473,739 Members | 2,385 Online
Bytes | Software Development & Data Engineering Community
+ Post

Home Posts Topics Members FAQ

Creating a Unicode Surrogate Pair

I've got a big unicode character, and i'm trying to build it into a string.

The unicode character is in the range "0x10400", so it's going to require a
surrogate pair.

I've been through all the logic to iterate over strings that already have
these pairs in them, but how do I encode this Unicode Character INTO the
string? The string is UTF-8 encoded, but none of the things I've trided
using the encoders seems to work right...

Breaking it up into words (0x0001 and x0400) is obviously incorrect, as this
violates the valid ranges for a high-surrogate .

I'm at a loss as to how to deal with it from here...

--
Chris Mullins
Jul 21 '05 #1
3 5276
Chris Mullins <cm******@yahoo .com> wrote:
I've got a big unicode character, and i'm trying to build it into a string.

The unicode character is in the range "0x10400", so it's going to require a
surrogate pair.

I've been through all the logic to iterate over strings that already have
these pairs in them, but how do I encode this Unicode Character INTO the
string? The string is UTF-8 encoded, but none of the things I've trided
using the encoders seems to work right...

Breaking it up into words (0x0001 and x0400) is obviously incorrect, as this
violates the valid ranges for a high-surrogate .

I'm at a loss as to how to deal with it from here...


Try breaking the pair into 0xd801 and 0xdc00 - I believe the algorithm
is basically:

o Subtract 0x10000
o High surrogate is 0xd800+(result/0x400)
o Low surrogate is 0xdc00+(result% 0x400)

Of course, whatever's reading the string will need to know what to do
with the surrogate. I've managed to avoid using them so far,
fortunately...

--
Jon Skeet - <sk***@pobox.co m>
http://www.pobox.com/~skeet
If replying to the group, please do not mail me too
Jul 21 '05 #2
"Jon Skeet" <sk***@pobox.co m> wrote:
Chris Mullins <cm******@yahoo .com> wrote:
I've got a big unicode character, and i'm trying to build it into a string.
The unicode character is in the range "0x10400", so it's going to require a surrogate pair.


Try breaking the pair into 0xd801 and 0xdc00 - I believe the algorithm
is basically:

o Subtract 0x10000
o High surrogate is 0xd800+(result/0x400)
o Low surrogate is 0xdc00+(result% 0x400)

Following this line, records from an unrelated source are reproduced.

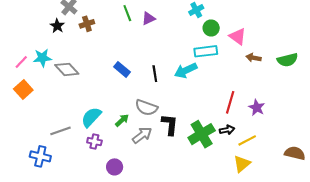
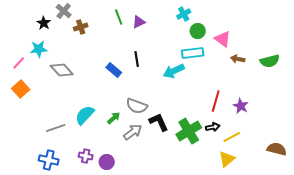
black star: (57, 26) -> (44, 23), moved
cyan star: (42, 58) -> (39, 49), moved
black line: (155, 74) -> (137, 59), moved
black L-shape: (170, 125) -> (159, 122), turned -30
purple cross: (94, 142) -> (86, 156), moved
blue cross: (40, 156) -> (49, 160), moved

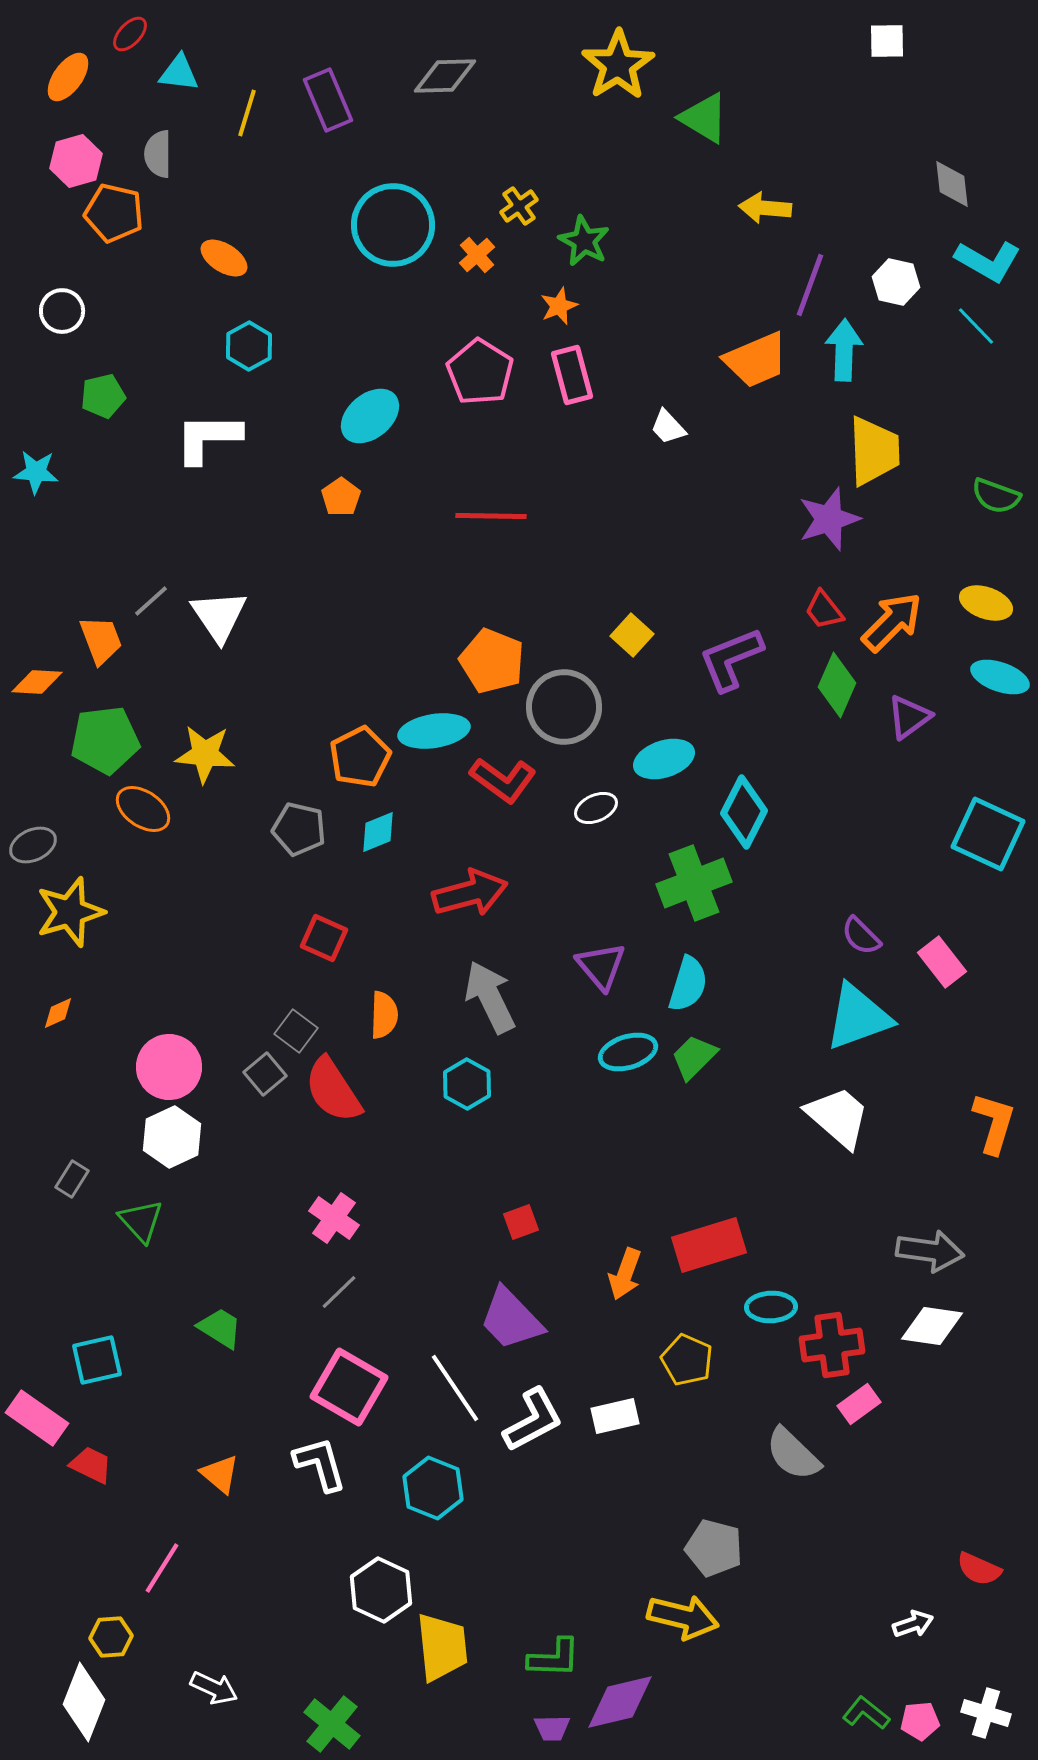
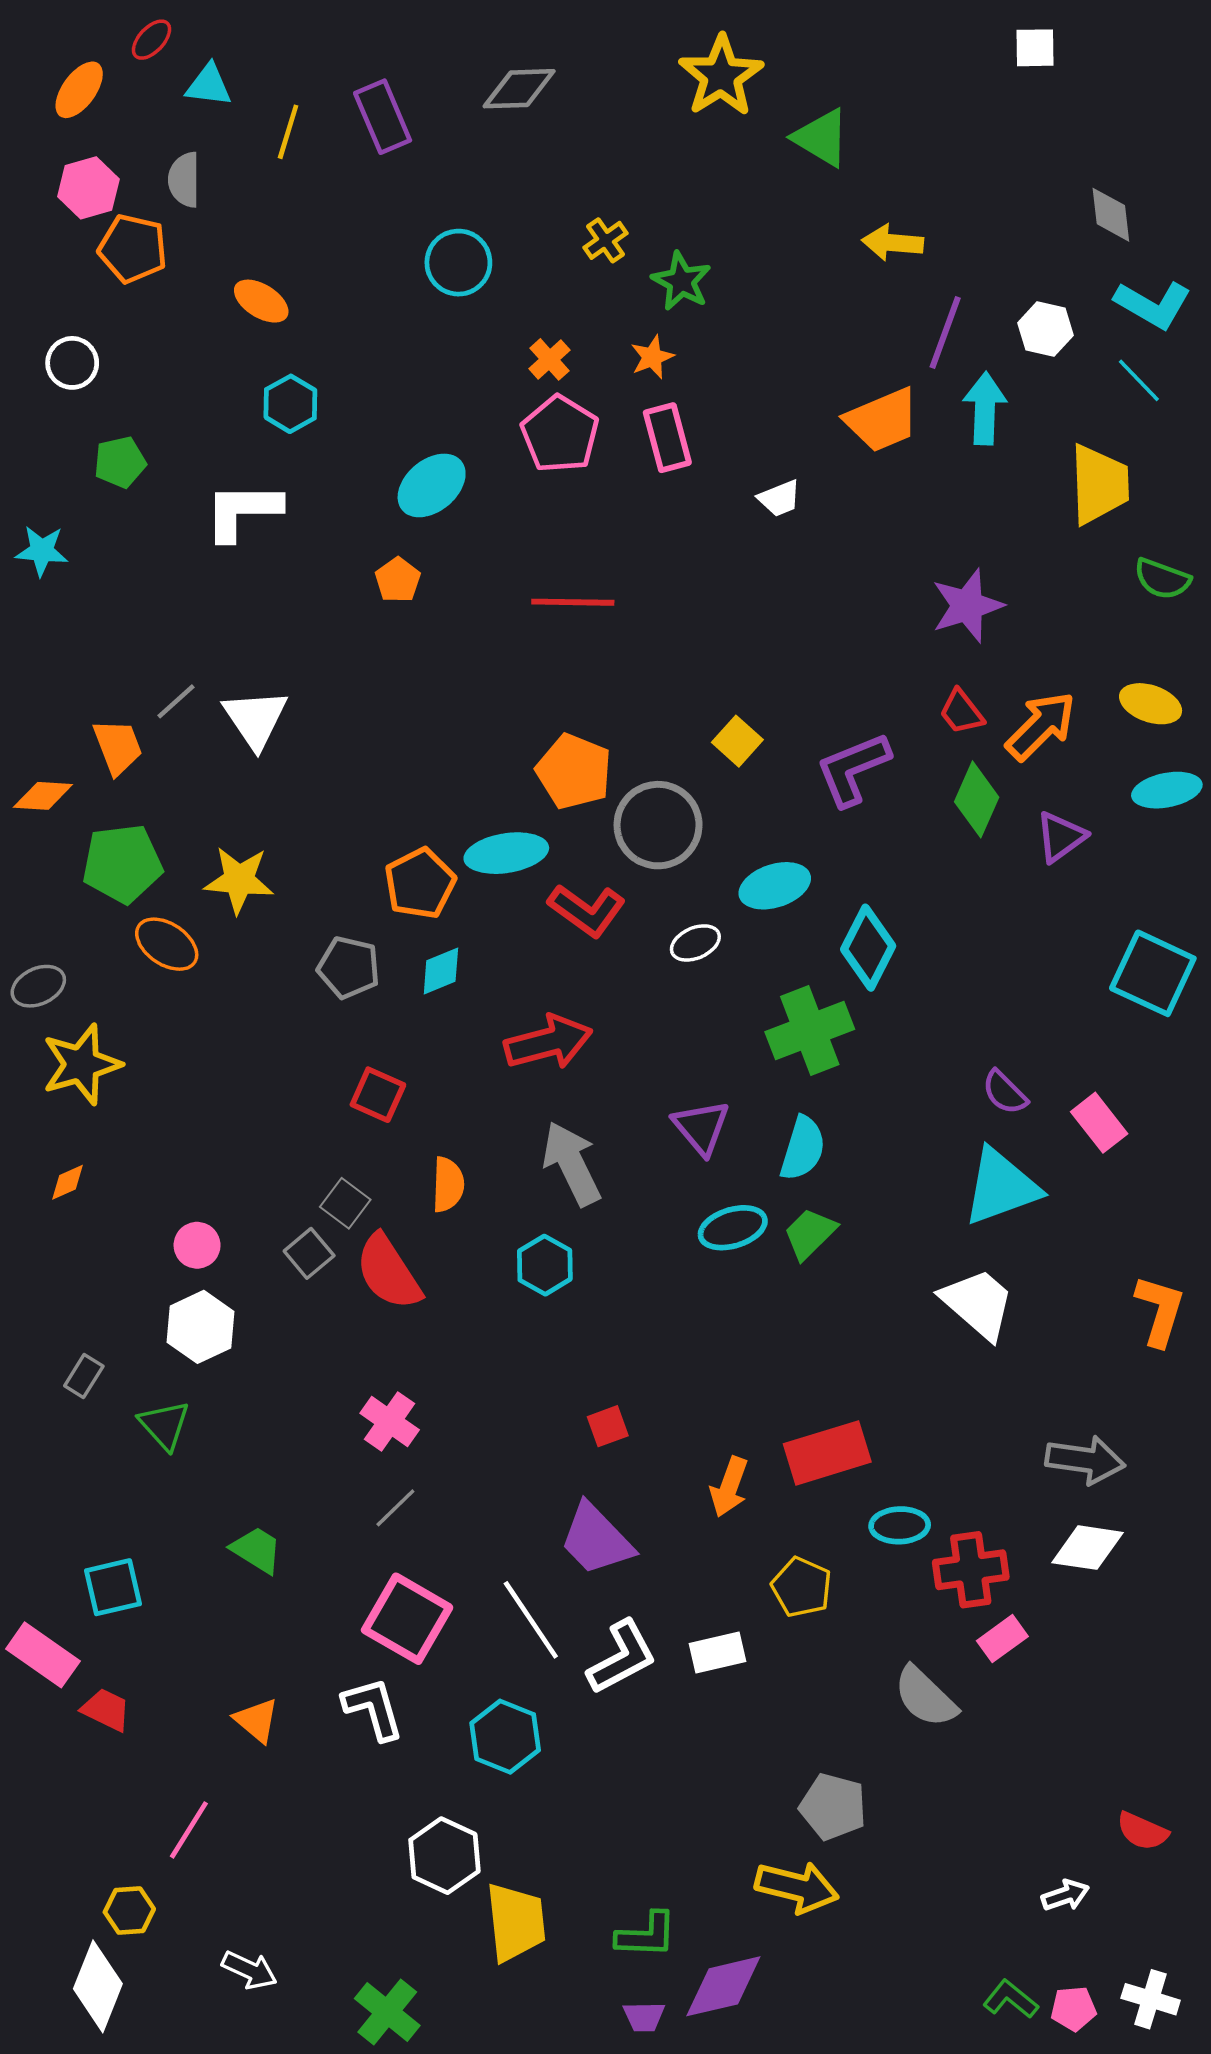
cyan circle: (393, 225) -> (458, 263), size x0.7
orange cross: (477, 255) -> (549, 359), moved
white trapezoid: (668, 427) -> (779, 498), turned -69
yellow trapezoid: (874, 451) -> (1099, 484), moved
cyan ellipse: (1000, 677) -> (1167, 790), turned -30
pink circle: (169, 1067) -> (197, 1245), size x0.6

After reading more, it looks like your suggestion is the best option for
..NET. I'm going to take any code point > 0xFFFF and break it down into a
surrogate pair, according to the algorithm found at:
http://www.unicode.org/book/ch03.pdf

This says the encoding chars will be encoded as:
H = (S-0x10000) / 0x400 + 0xD800
L = (S-0x10000) % 0x400 + 0xDC00

Now, I need to figure out what to do next...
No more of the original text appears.